The good news is that these corrections are healthy although painful. They wash out the excess leverage and reset the market so it can move higher again later.

So now investors are hiding in the biggest stocks again and treating them like a safe haven. This is classic megacap positioning. Everyone is crowding into the familiar winners because they feel safer than everything else right now.

But this chart is a good reminder that even the biggest stocks in the world are not safe from volatility. If you look back at 2022 you can see how far those names actually dropped. Nothing is immune when the market decides to unwind.

Outside of big tech most tech stocks have been in freefall. Only a small number are still above their 50 day moving average. It is the lowest reading since April. This shows how weak the broader tech sector really is right now, even though the big names still look fine on the surface. And unless this improves in a meaningful way it will be tough to get a sustained rally.

Even with all these signs to be cautious not everything is negative.

December is usually the month with the most new all time highs. So maybe we still get a Christmas rally this year.

When you look at earnings vs multiples it is pretty clear what drove tech this year. Almost all the gains in the tech sector came from actual earnings growth, not from higher multiples.

More than 80 percent of S&P 500 companies have beaten earnings expectations so far. That is the highest beat rate since the second quarter of 2021. And Q3 earnings are coming in more than 10 percent above what analysts expected. That is the biggest upside surprise we have seen since 2021.

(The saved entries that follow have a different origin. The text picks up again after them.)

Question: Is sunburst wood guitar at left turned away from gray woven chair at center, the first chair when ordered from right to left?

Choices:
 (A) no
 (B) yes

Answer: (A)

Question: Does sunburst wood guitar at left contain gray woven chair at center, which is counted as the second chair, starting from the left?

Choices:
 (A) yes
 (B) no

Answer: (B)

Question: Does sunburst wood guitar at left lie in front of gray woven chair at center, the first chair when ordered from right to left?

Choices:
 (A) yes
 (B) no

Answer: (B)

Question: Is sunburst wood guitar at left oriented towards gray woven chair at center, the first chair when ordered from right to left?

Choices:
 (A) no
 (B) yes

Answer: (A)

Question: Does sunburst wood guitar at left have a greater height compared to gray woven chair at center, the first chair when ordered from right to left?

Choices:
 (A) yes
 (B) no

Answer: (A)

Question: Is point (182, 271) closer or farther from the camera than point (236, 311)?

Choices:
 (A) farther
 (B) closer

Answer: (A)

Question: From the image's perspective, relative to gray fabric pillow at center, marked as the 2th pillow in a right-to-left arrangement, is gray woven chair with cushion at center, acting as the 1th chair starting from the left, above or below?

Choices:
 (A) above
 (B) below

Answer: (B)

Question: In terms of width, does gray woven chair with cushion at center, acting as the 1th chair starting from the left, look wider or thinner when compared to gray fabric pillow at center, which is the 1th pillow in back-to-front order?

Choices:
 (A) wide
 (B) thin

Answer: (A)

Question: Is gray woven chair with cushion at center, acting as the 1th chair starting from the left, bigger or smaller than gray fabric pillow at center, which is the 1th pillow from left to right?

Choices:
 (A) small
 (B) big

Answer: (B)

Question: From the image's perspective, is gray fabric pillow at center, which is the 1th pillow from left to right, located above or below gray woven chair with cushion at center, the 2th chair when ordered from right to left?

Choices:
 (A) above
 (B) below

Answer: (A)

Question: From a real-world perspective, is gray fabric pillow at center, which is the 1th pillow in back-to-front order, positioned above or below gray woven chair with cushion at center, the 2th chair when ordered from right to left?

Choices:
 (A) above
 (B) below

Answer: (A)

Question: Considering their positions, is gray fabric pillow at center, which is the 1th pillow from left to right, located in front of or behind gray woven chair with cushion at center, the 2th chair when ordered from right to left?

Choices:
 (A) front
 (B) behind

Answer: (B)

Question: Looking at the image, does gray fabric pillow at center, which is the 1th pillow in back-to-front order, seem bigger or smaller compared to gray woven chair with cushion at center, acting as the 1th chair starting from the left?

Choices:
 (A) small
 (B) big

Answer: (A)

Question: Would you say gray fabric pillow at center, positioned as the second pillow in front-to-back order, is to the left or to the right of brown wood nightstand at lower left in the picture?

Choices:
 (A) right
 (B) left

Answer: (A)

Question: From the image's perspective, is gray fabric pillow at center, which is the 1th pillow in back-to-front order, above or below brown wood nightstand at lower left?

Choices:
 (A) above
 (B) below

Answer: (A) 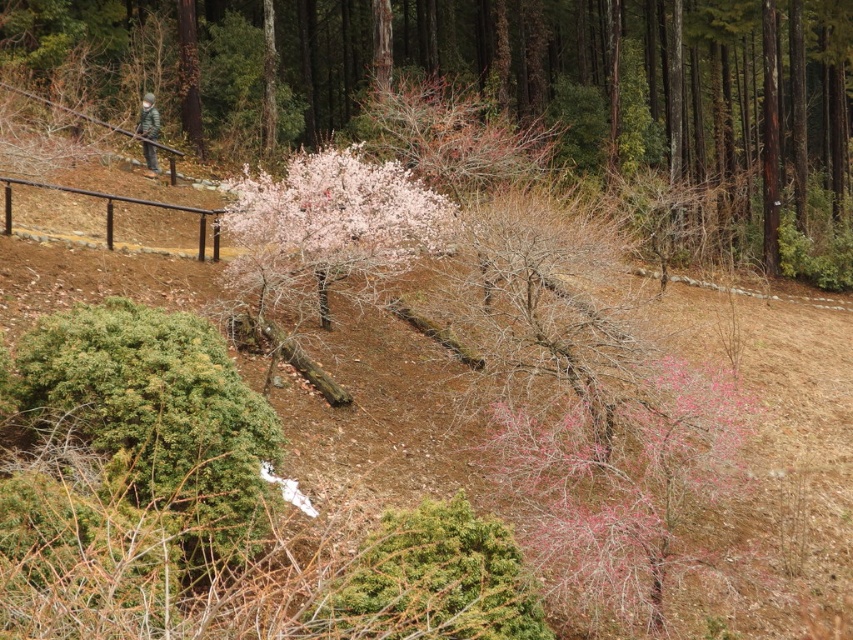 You are standing on the pathway and want to take a photo of the camouflage fabric person at upper left without the pink textured bush at center blocking the view. Is this possible?

The pink textured bush at center is positioned over the camouflage fabric person at upper left, so taking a photo without the bush blocking the view would not be possible unless moving to a different angle or position where the bush is no longer in front.

You are a hiker who needs to reach the pink matte tree at center from your current position near the camouflage fabric person at upper left. Can you estimate how far you have to walk to get there?

The distance between the pink matte tree at center and the camouflage fabric person at upper left is 7.95 meters, so you have to walk approximately 8 meters to reach the pink matte tree at center.

You are standing on the pathway and see the pink textured bush at center and the camouflage fabric person at upper left. Which object is closer to your right side?

The pink textured bush at center is closer to your right side because it is positioned to the right of the camouflage fabric person at upper left. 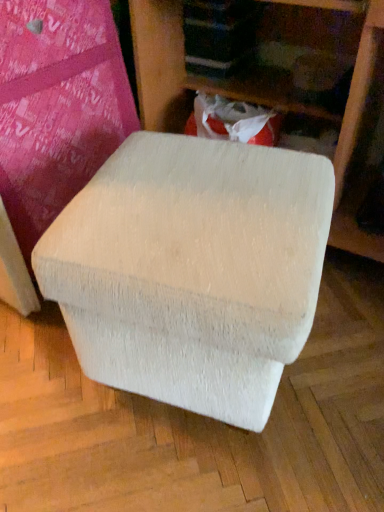 Question: Should I look upward or downward to see white textured bean bag at center?

Choices:
 (A) down
 (B) up

Answer: (A)

Question: Can you confirm if white fabric ottoman at center is wider than white textured bean bag at center?

Choices:
 (A) yes
 (B) no

Answer: (A)

Question: Is white fabric ottoman at center facing towards white textured bean bag at center?

Choices:
 (A) yes
 (B) no

Answer: (A)

Question: Is white fabric ottoman at center positioned with its back to white textured bean bag at center?

Choices:
 (A) yes
 (B) no

Answer: (B)

Question: Are white fabric ottoman at center and white textured bean bag at center far apart?

Choices:
 (A) no
 (B) yes

Answer: (A)

Question: Does white fabric ottoman at center have a greater height compared to white textured bean bag at center?

Choices:
 (A) yes
 (B) no

Answer: (A)

Question: Is white fabric ottoman at center at the right side of white textured bean bag at center?

Choices:
 (A) no
 (B) yes

Answer: (B)

Question: Considering the relative sizes of white textured bean bag at center and white fabric ottoman at center in the image provided, is white textured bean bag at center smaller than white fabric ottoman at center?

Choices:
 (A) no
 (B) yes

Answer: (B)

Question: Does white textured bean bag at center have a lesser width compared to white fabric ottoman at center?

Choices:
 (A) yes
 (B) no

Answer: (A)

Question: Considering the relative positions of white textured bean bag at center and white fabric ottoman at center in the image provided, is white textured bean bag at center to the right of white fabric ottoman at center from the viewer's perspective?

Choices:
 (A) yes
 (B) no

Answer: (B)

Question: Is white fabric ottoman at center at the back of white textured bean bag at center?

Choices:
 (A) no
 (B) yes

Answer: (B)

Question: Is white textured bean bag at center behind white fabric ottoman at center?

Choices:
 (A) yes
 (B) no

Answer: (B)

Question: Can you confirm if white textured bean bag at center is positioned to the left of white fabric ottoman at center?

Choices:
 (A) yes
 (B) no

Answer: (A)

At the same time profit margins continue to expand. Companies are getting more efficient, costs are coming down, and revenues are still going up. This helps earnings grow even faster than revenue. It also shows that the best businesses still have pricing power.

Earnings season slowly coming to and end. The finale is happening this Wednesday.

The S&P is now more connected to Nvidia than to most other companies in the index. That shows how powerful Nvidia has become. Earnings come out on Wednesday, and it looks very likely they will beat expectations. AI demand is still off the charts. But lately even great numbers have not been enough to satisfy the market, so some volatility should be expected. Still if we see real acceleration in Q3 and strong guidance it could be enough to steady the market and give it some support.

So where does that leave us?

There is no sign that this bull market is over now.

The fundamentals still look solid and the overall market has been holding up better than most people expected. But under the surface things look a lot shakier. There is almost no appetite for risk right now. And as long as that is the case it makes sense to stay cautious. Volatility will probably stick around for a while.

The best way to deal with environments like this is to keep enough cash to jump on new opportunities, keep your exposure to high beta or speculative names low, and stay patient.